Before the airdrop here, the Army performed static airdrop impact tests to build a honeycomb cargo carrier for the system to absorb energy generated by a 12-foot drop, Mr. Dyatt said.

During those tests, the Stryker was equipped with strain gages to measure the forces on the vehicle after a 12-foot drop, Mr. Dyatt said.

The purpose of the feasibility airdrop was to verify if the extraction system was adequate, demonstrate the system could be extracted safely and verify there was sufficient clearance in the C-17 for it to be extracted, said Dan Jones, a 418th FLTS systems engineer.

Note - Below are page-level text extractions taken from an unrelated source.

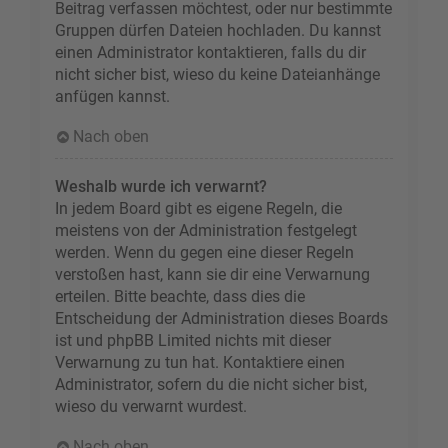
Beitrag verfassen möchtest, oder nur bestimmte
Gruppen dürfen Dateien hochladen. Du kannst
einen Administrator kontaktieren, falls du dir
nicht sicher bist, wieso du keine Dateianhänge
anfügen kannst.
Nach oben
Weshalb wurde ich verwarnt?
In jedem Board gibt es eigene Regeln, die
meistens von der Administration festgelegt
werden. Wenn du gegen eine dieser Regeln
verstoßen hast, kann sie dir eine Verwarnung
erteilen. Bitte beachte, dass dies die
Entscheidung der Administration dieses Boards
ist und phpBB Limited nichts mit dieser
Verwarnung zu tun hat. Kontaktiere einen
Administrator, sofern du die nicht sicher bist,
wieso du verwarnt wurdest.
Nach oben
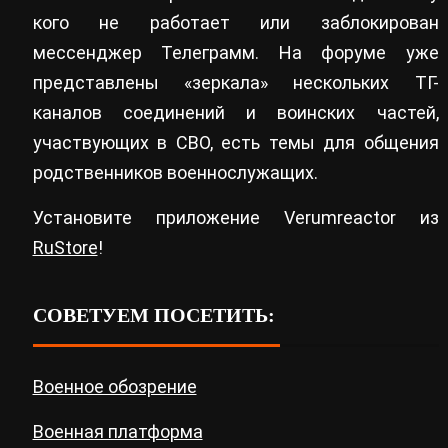
кого не работает или заблокирован
мессенджер Телеграмм. На форуме уже
представлены «зеркала» нескольких ТГ-
каналов соединений и воинских частей,
участвующих в СВО, есть темы для общения
родственников военнослужащих.
Установите приложение Verumreactor из
RuStore
!
СОВЕТУЕМ ПОСЕТИТЬ:
Военное обозрение
Военная платформа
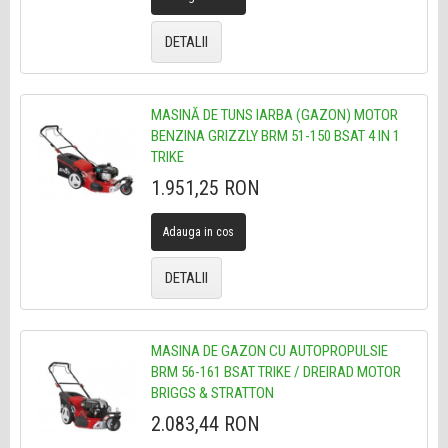
DETALII
MASINĂ DE TUNS IARBA (GAZON) MOTOR
BENZINA GRIZZLY BRM 51-150 BSAT 4 IN 1
TRIKE
1.951,25 RON
Adauga in cos
DETALII
MASINA DE GAZON CU AUTOPROPULSIE
BRM 56-161 BSAT TRIKE / DREIRAD MOTOR
BRIGGS & STRATTON
2.083,44 RON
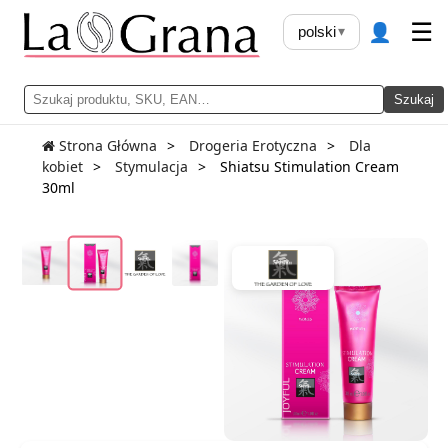
👤
☰
polski
▾
Szukaj
Strona Główna
Drogeria Erotyczna
Dla
kobiet
Stymulacja
Shiatsu Stimulation Cream
30ml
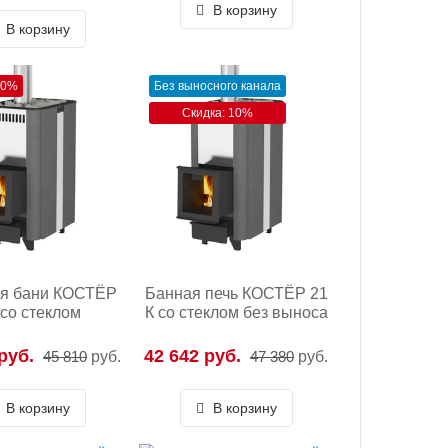
В корзину
В корзину
10%
Без выносного канала
Скидка: 10%
ля бани КОСТЁР
Банная печь КОСТЁР 21
 со стеклом
К со стеклом без выноса
руб.
42 642 руб.
45 810
руб.
47 380
руб.
В корзину
В корзину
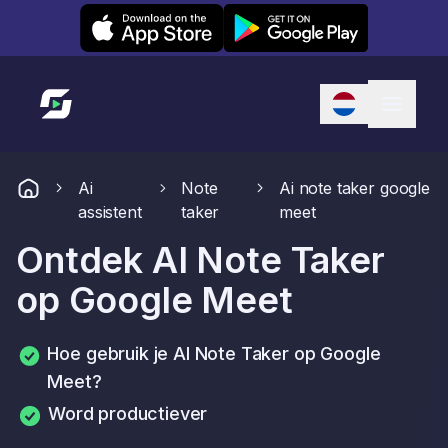
Leexi on iOS
Leexi on Android
Link naar startpagina
Ai
Note
Ai note taker google
assistent
taker
meet
Ontdek AI Note Taker
op Google Meet
Hoe gebruik je AI Note Taker op Google
Meet?
Word productiever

"We built up to this test by dropping a cargo container that contained steel plates with the same mass properties as the mobile gun system (on Aug. 11)," Mr. Jones said.

The cargo container is equipped with 10 100-foot diameter parachutes that allow the container to hit the ground with the same force as if it had been dropped from 12 feet, Mr. Jones said.

During the airdrop, the cargo was pulled out of the aircraft with three 28-foot parachutes that are attached to the cargo platform, Mr. Jones said. After leaving the aircraft, 10 100-foot parachutes open, allowing the cargo to drift to the ground at about 28 feet-per-second.

"The next step after the feasibility test is to have the Stryker vehicle undergo full developmental testing, which will conclude when the Army performs three operational extractions," said Maj. Landon Henderson, 418th FLTS C-17 test director and test pilot.